10 Oct 2019
Proposal Would Ease Testing Requirements for Toys and Child Care Articles Containing Certain Fibres
The U.S. Consumer Product Safety Commission is seeking comments by 23 December on a proposal to ease certain testing requirements for children’s toys and child care articles containing certain unfinished manufactured fibres. If the proposal is adopted, the specified fibres would not be required to undergo third-party testing for compliance with the ASTM F963 requirements for certain elements or the phthalate content provisions.
CPSC regulations require that surface coating materials and accessible substrates of children’s toys and child care products that can be sucked, mouthed or ingested comply with the solubility limits of standard ASTM F963 for eight elements (antimony, arsenic, barium, cadmium, chromium, lead, mercury and selenium) and also be certified as not containing phthalates above 0.1 percent.

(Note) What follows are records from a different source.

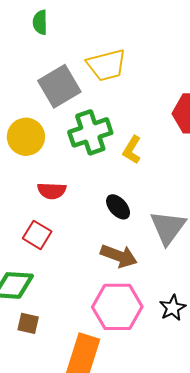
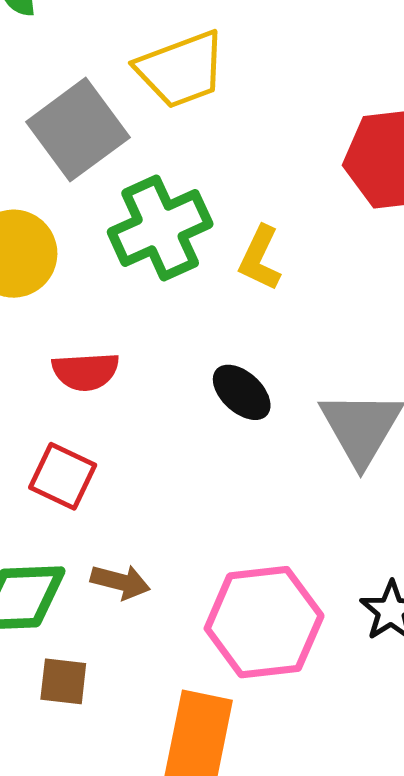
brown arrow: (119, 256) -> (120, 582), moved, size x0.7

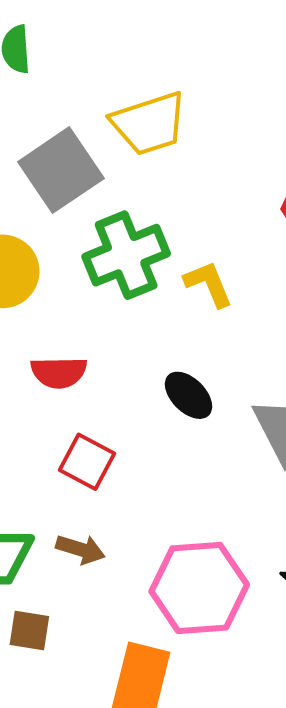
yellow L-shape: (260, 258) -> (208, 284), turned 130
red square: (63, 476) -> (87, 462), moved

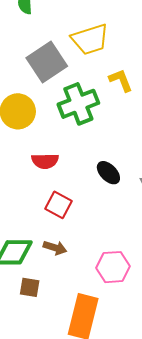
yellow L-shape: (208, 284) -> (121, 80), moved
pink hexagon: (199, 588) -> (113, 267), size x0.7

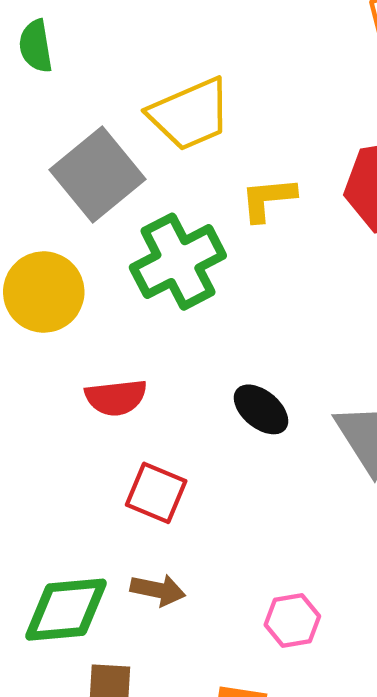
yellow L-shape: (121, 80) -> (268, 199), turned -68
pink hexagon: (113, 267) -> (292, 620), size x0.7

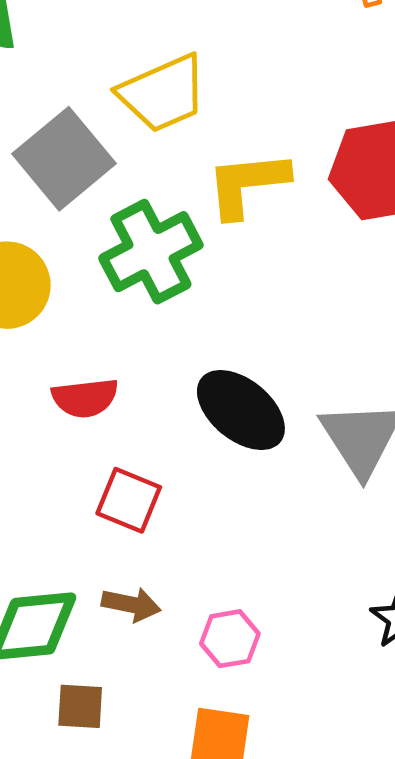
yellow L-shape: (268, 199) -> (247, 184), size x1.4
black ellipse: (261, 409) -> (241, 410), size x1.5
pink hexagon: (292, 620) -> (230, 639), moved

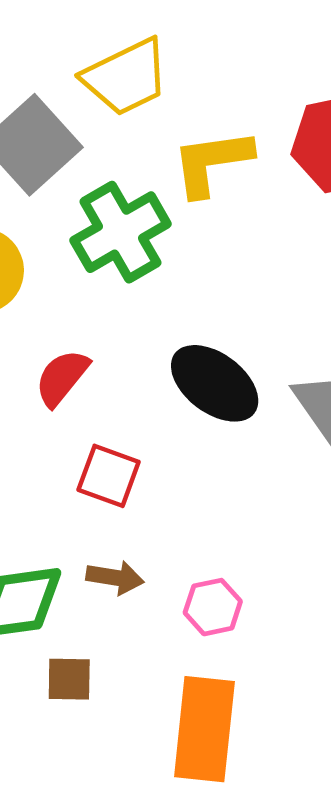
red semicircle: (85, 398) -> (62, 378), turned 138

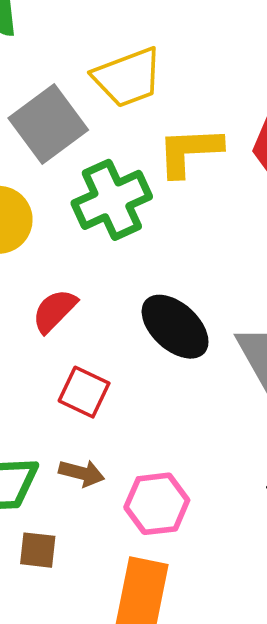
pink hexagon: (213, 607) -> (157, 504), size x1.4

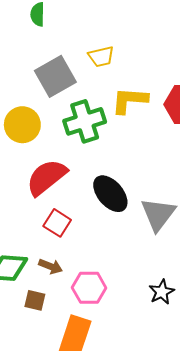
yellow trapezoid: (128, 77) -> (101, 57), size x0.7
red semicircle: (54, 311) -> (47, 177), size x1.6
brown square: (38, 550) -> (35, 300), moved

The proposal would establish that five unfinished manufactured fibres – nylon, polyurethane (spandex), viscose rayon, natural rubber latex, and acrylic and modacrylic – do not exceed the prescribed solubility limits and that these five fibres along with polyester (polyethylene terephthalate, or PET) do not exceed the prescribed phthalate content limit.
As a result, accessible component parts of children’s toys and child care articles made with the aforementioned fibres would not be required to be third-party tested pursuant to section 14(a)(2) of the Consumer Product Safety Act as well as 16 CFR part 1107. PET fibres would still need to be tested for the prescribed ASTM F963 elements because CPSC research indicates that antimony can be present in such fibres at levels in excess of ASTM F963 requirements.
Children’s toys containing the specified fibres may include coverings or fill of stuffed, plush or other soft toys, doll clothes, puzzle mats and other play mats. Child care products containing the specified fibres may include sleepwear, bibs and other products that facilitate sleeping or feeding.